4.1.3.5.5.4.3. In cases where the mixture is not classified either as Chronic 1 or Chronic 2, classification of the mixture as Chronic 3 is considered. A mixture is classified as Chronic 3 if 100 times the sum of the concentrations (in %) of all components classified as Chronic 1 multiplied by their corresponding M-factors plus 10 times the sum of the concentrations (in %) of all components classified with Chronic 2 plus the sum of the concentrations (in %) of all components classified as Chronic 3 is ≥ 25 %. U.K.

4.1.3.5.5.4.4. If the mixture is still not classified in Chronic 1, 2 or 3, classification of the mixture as Chronic 4 shall be considered. A mixture is classified as Chronic 4 if the sum of the concentrations (in %) of components classified as Chronic 1, 2, 3 and 4 is equal to or greater than 25 %. U.K.

4.1.3.5.5.4.5. [F2The classification of mixtures for long-term (chronic) hazards, based on this summation of the concentrations of classified components, is summarised in Table 4.1.2.] U.K.

4.1.3.5.5.5. Mixtures with highly toxic components U.K.

4.1.3.5.5.5.1. Acute 1 and Chronic 1 components with toxicities below 1 mg/l and/or chronic toxicities below 0,1 mg/l (if non-rapidly degradable) and 0,01 mg/l (if rapidly degradable) contribute to the toxicity of the mixture even at a low concentration and shall normally be given increased weight in applying the summation of classification approach. When a mixture contains components classified as Acute or Chronic 1, one of the following shall be applied: U.K.

• the tiered approach described in sections 4.1.3.5.5.3 and 4.1.3.5.5.4 using a weighted sum by multiplying the concentrations of Acute 1 and Chronic 1 components by a factor, instead of merely adding up the percentages. This means that the concentration of ‘ Acute 1 ’ in the left column of Table 4.1.1 and the concentration of ‘ Chronic 1 ’ in the left column of Table 4.1.2 are multiplied by the appropriate multiplying factor. The multiplying factors to be applied to these components are defined using the toxicity value, as summarised in Table 4.1.3. Therefore, in order to classify a mixture containing Acute/Chronic 1 components, the classifier needs to be informed of the value of the M-factor in order to apply the summation method,

• the additivity formula (see section 4.1.3.5.2) provided that toxicity data are available for all highly toxic components in the mixture and there is convincing evidence that all other components, including those for which specific acute and/or chronic toxicity data are not available, are of low or no toxicity and do not significantly contribute to the environmental hazard of the mixture.
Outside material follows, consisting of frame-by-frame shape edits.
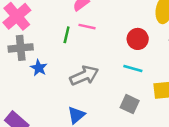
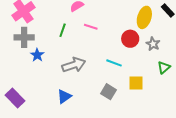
pink line: (87, 27) -> (91, 27), moved
red circle: (138, 39) -> (130, 39), moved

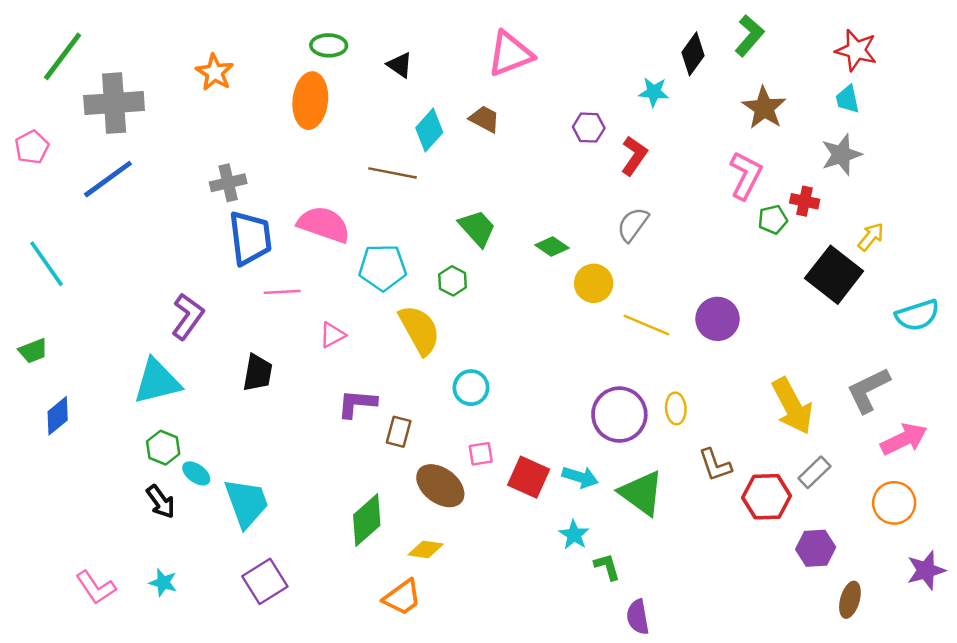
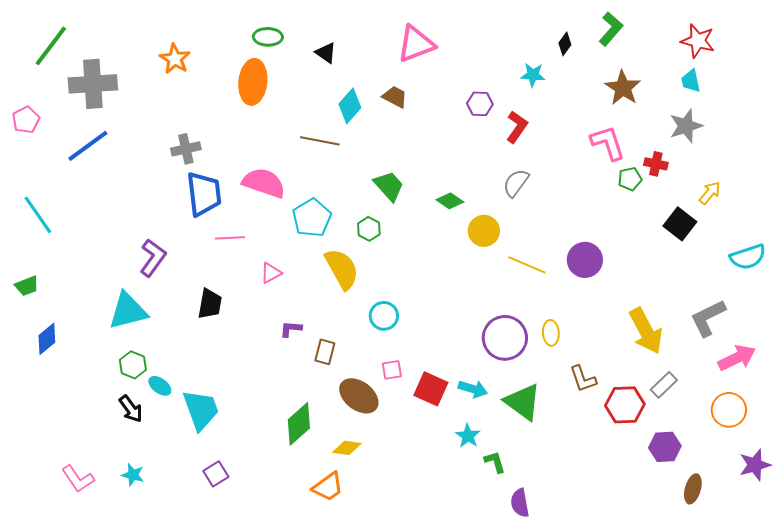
black diamond: (693, 54) -> (565, 44), size x0.7
pink L-shape: (746, 175) -> (608, 143), turned -45
cyan pentagon: (383, 267) -> (312, 218), turned -30
black square: (834, 275) -> (680, 224), size x0.7
purple L-shape: (357, 404) -> (291, 329), size x0.7
purple square: (265, 581) -> (216, 474), size x0.7

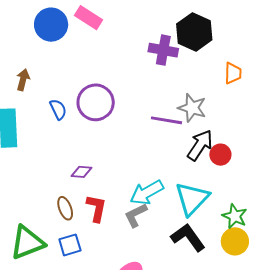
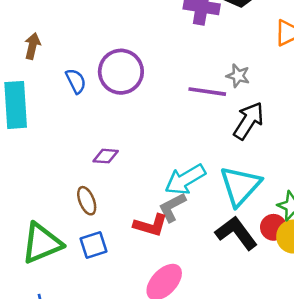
gray star: (192, 108) -> (238, 76), size x0.7
red circle: (220, 155) -> (273, 227), moved
red L-shape: (96, 208) -> (151, 225), moved, turned 96

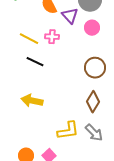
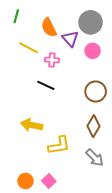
yellow line: (29, 39) -> (29, 48), moved
black line: (35, 62) -> (46, 85), moved
yellow L-shape: (68, 131) -> (59, 145), moved

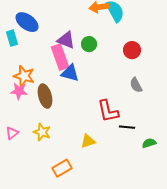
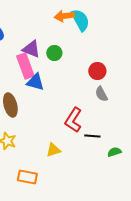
red circle: (132, 50) -> (97, 71), moved
red L-shape: (108, 111) -> (73, 120), turned 45
orange rectangle: (62, 168) -> (27, 177), turned 42

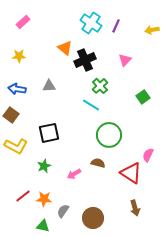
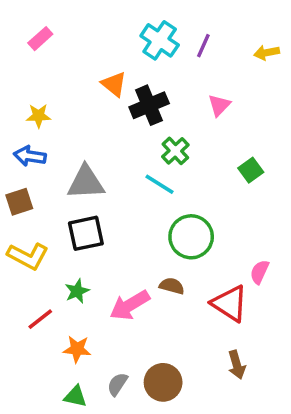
yellow star: (19, 56) -> (39, 116), moved
gray triangle: (49, 86) -> (86, 182), moved, size x1.6
brown square: (11, 115) -> (19, 202), turned 35
pink arrow: (74, 174) -> (130, 305), size x1.6
red line: (23, 196) -> (40, 319), moved
gray semicircle: (63, 211) -> (117, 384), moved

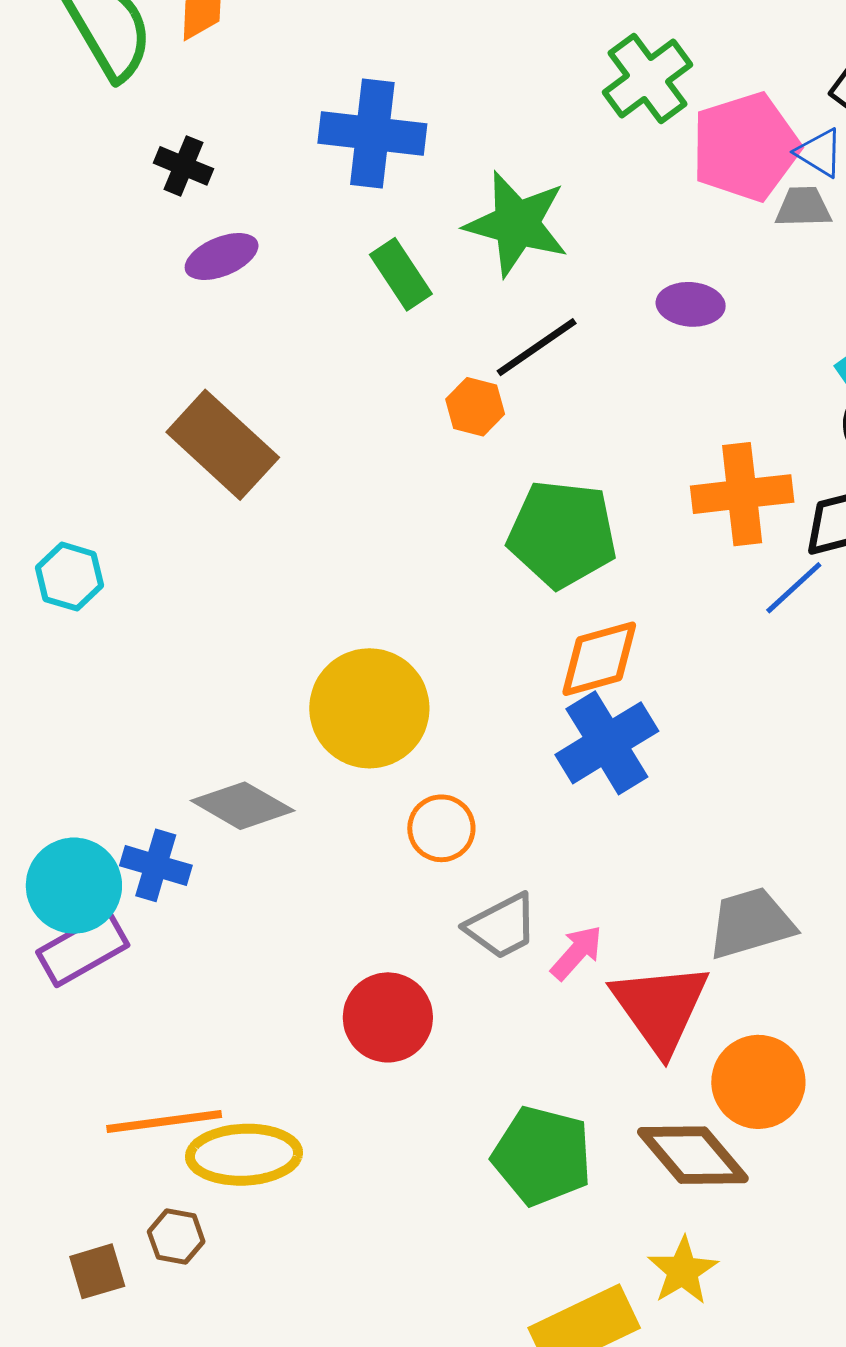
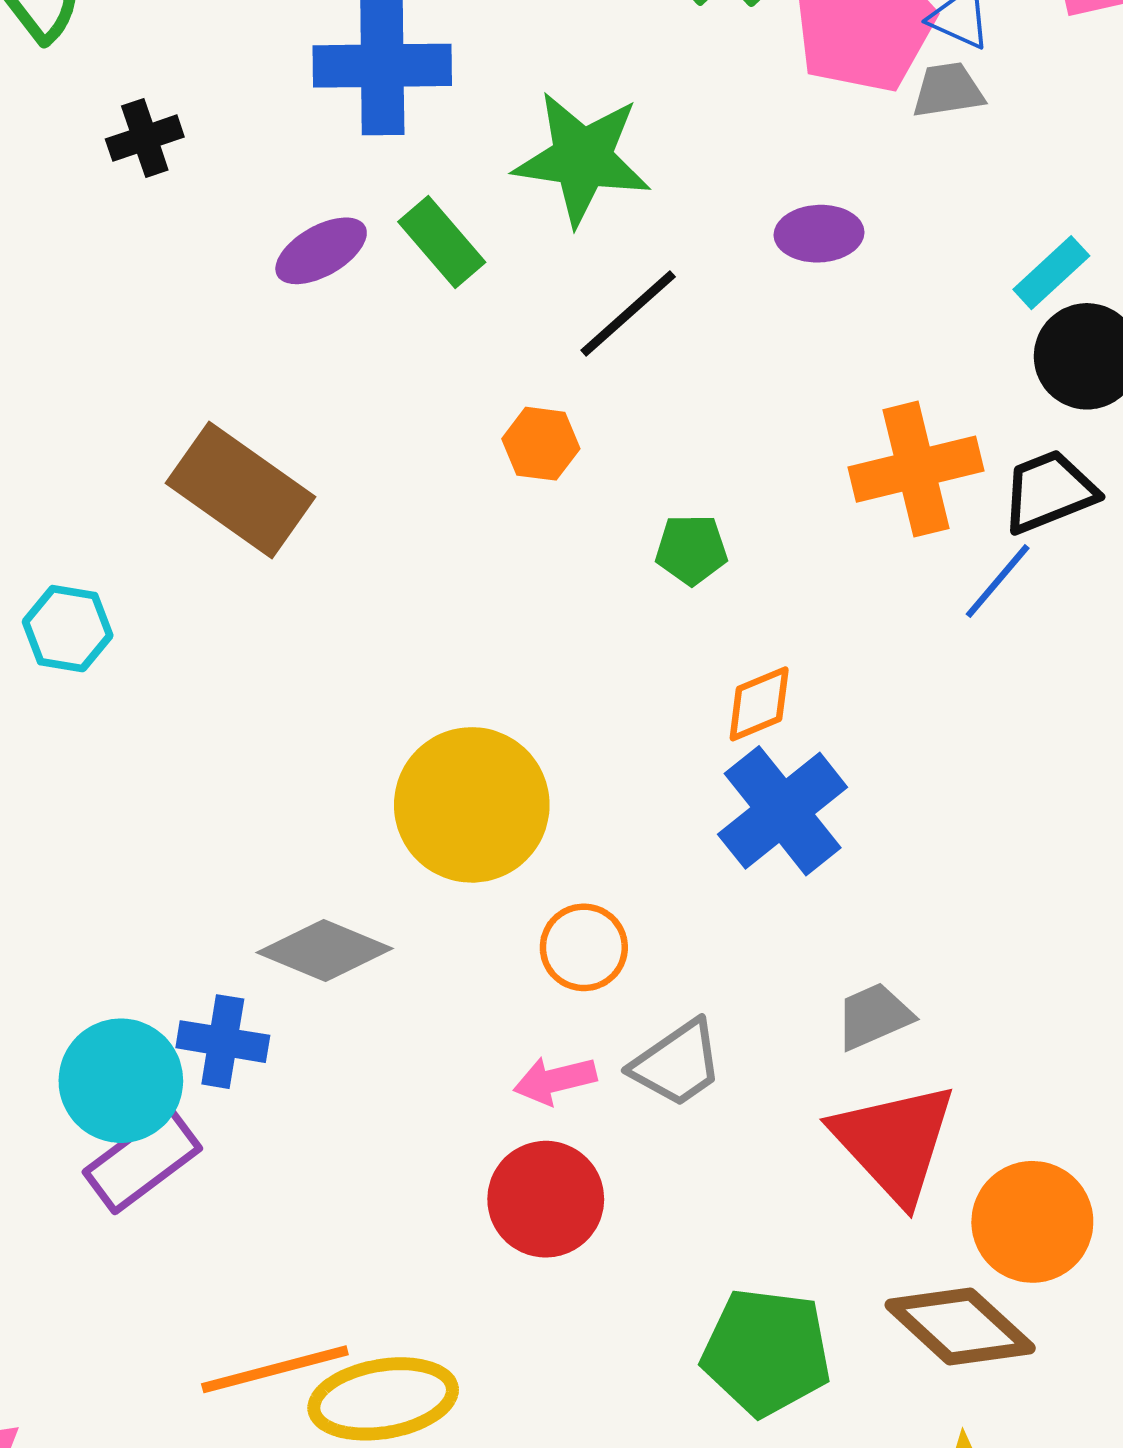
black cross: (183, 166) -> (145, 138), turned -34
purple ellipse: (222, 257) -> (321, 251), moved
orange hexagon: (475, 407) -> (541, 444), moved
green pentagon: (562, 534) -> (691, 549), size x0.5
cyan hexagon: (70, 577) -> (68, 629), moved
orange diamond: (599, 659) -> (759, 704), size x0.7
gray trapezoid: (751, 923) -> (874, 1016), moved, size x0.7
pink arrow: (577, 953) -> (555, 1080), moved, turned -138

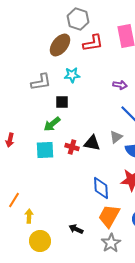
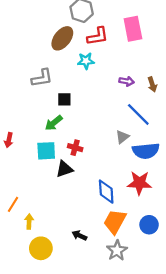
cyan star: (72, 75) -> (86, 61), moved
black triangle: (92, 143) -> (64, 169), moved, turned -30

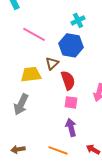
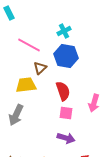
cyan cross: (78, 20) -> (64, 31), moved
brown triangle: (52, 63) -> (40, 68), moved
purple arrow: (71, 127) -> (66, 138), turned 120

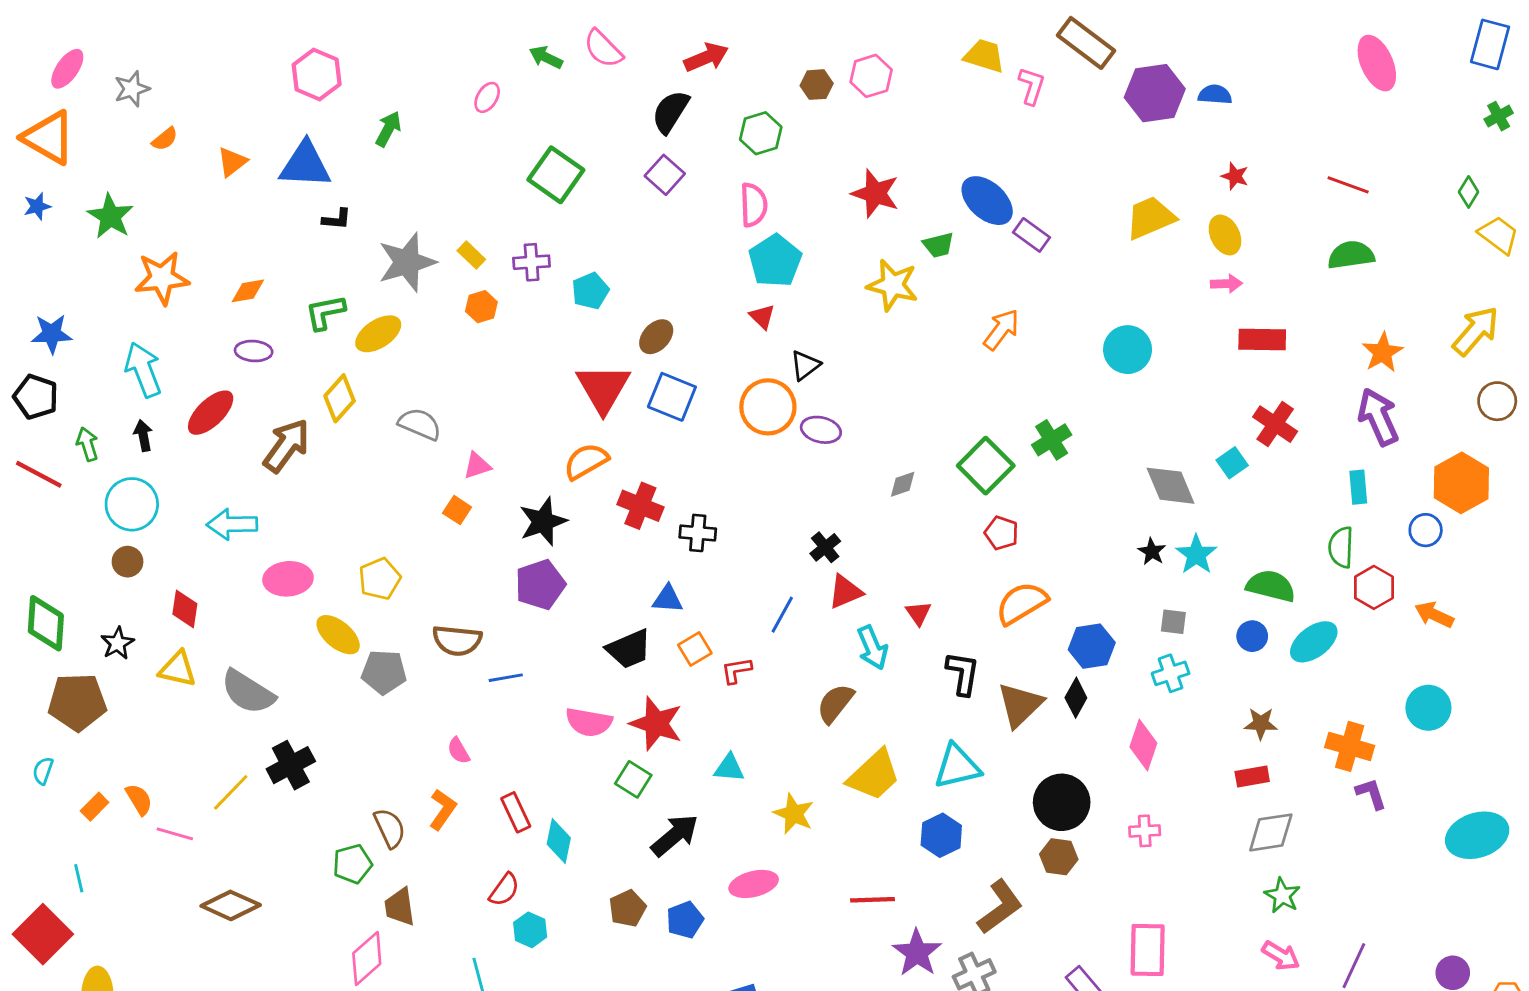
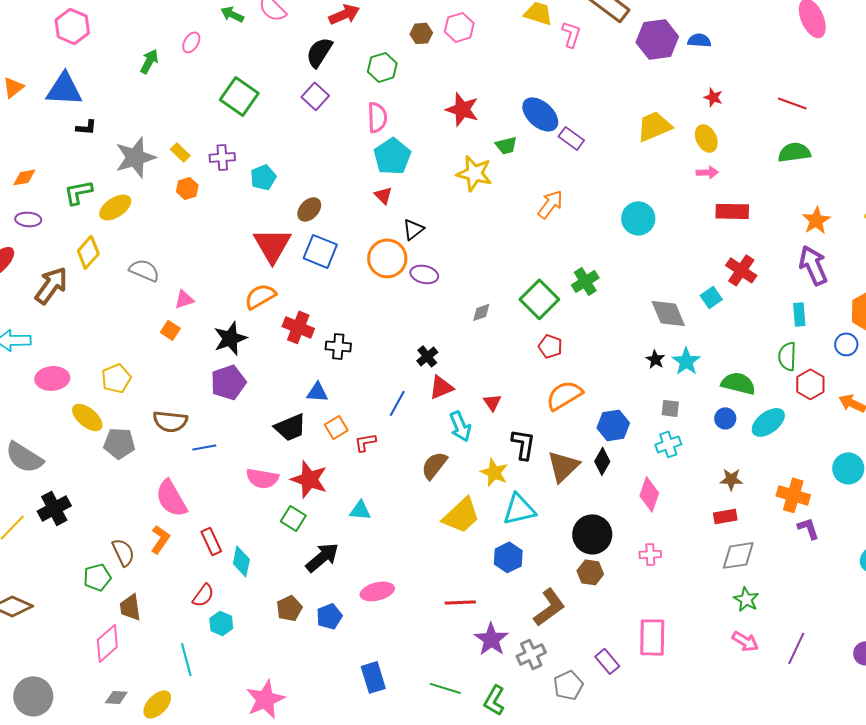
green arrow: (388, 129) -> (149, 61), moved
pink semicircle: (458, 751) -> (171, 498), size x2.0
yellow star: (794, 814) -> (494, 472), moved

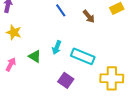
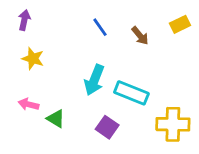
cyan arrow: (57, 47) -> (94, 80), size x1.5
green triangle: (35, 56) -> (56, 119), moved
pink arrow: (11, 64) -> (29, 104), turned -104

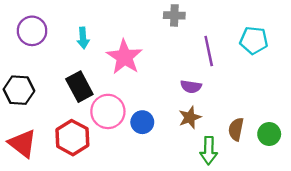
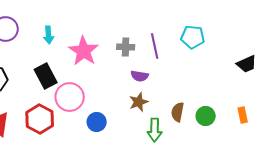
gray cross: (174, 15) -> (126, 47), moved
blue circle: (142, 122) -> (97, 122), moved

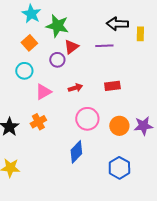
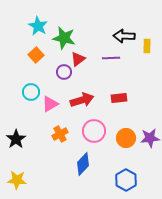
cyan circle: (24, 71) -> (31, 92), moved
red arrow: (75, 88) -> (82, 100), size x1.6
orange cross: (38, 122) -> (60, 134), moved

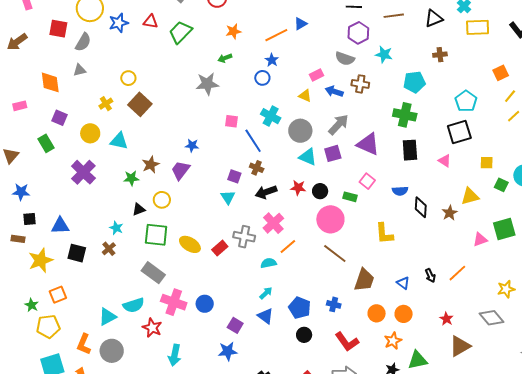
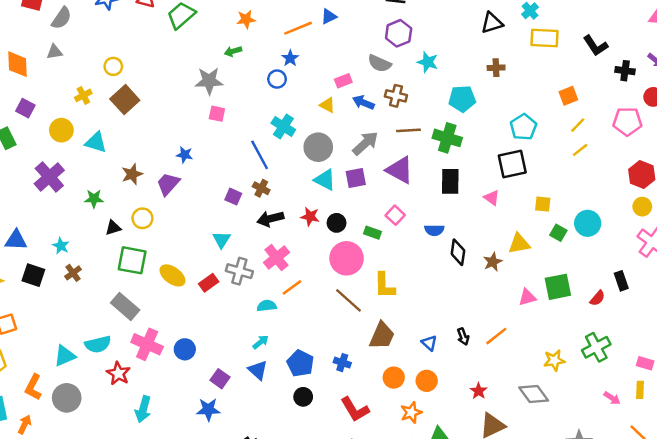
brown line: (394, 16) -> (409, 130), moved
pink square: (232, 121) -> (217, 114), moved
green star: (131, 178) -> (94, 199), moved
cyan triangle: (228, 197) -> (222, 240), moved
cyan star: (116, 228) -> (61, 246), moved
yellow L-shape: (384, 233) -> (384, 286), moved

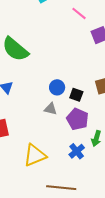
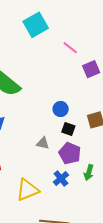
blue circle: (57, 87) -> (61, 109), moved
blue cross: (77, 151) -> (61, 178), moved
4.1.3.6. Classification of mixtures with components without any useable information U.K.

4.1.3.6.1. [F2In the event that no useable information on short-term (acute) and/or long-term (chronic) aquatic hazard is available for one or more relevant components, it is concluded that the mixture cannot be attributed to one or more definitive hazard category(ies).] In this situation the mixture shall be classified based on the known components only, with the additional statement on the label and in the SDS that: ‘Contains x % of components with unknown hazards to the aquatic environment’. U.K.

4.1.4. Hazard communication U.K.

4.1.4.1. Label elements shall be used for substances or mixtures meeting the criteria for classification in this hazard class in accordance with Table 4.1.4. U.K.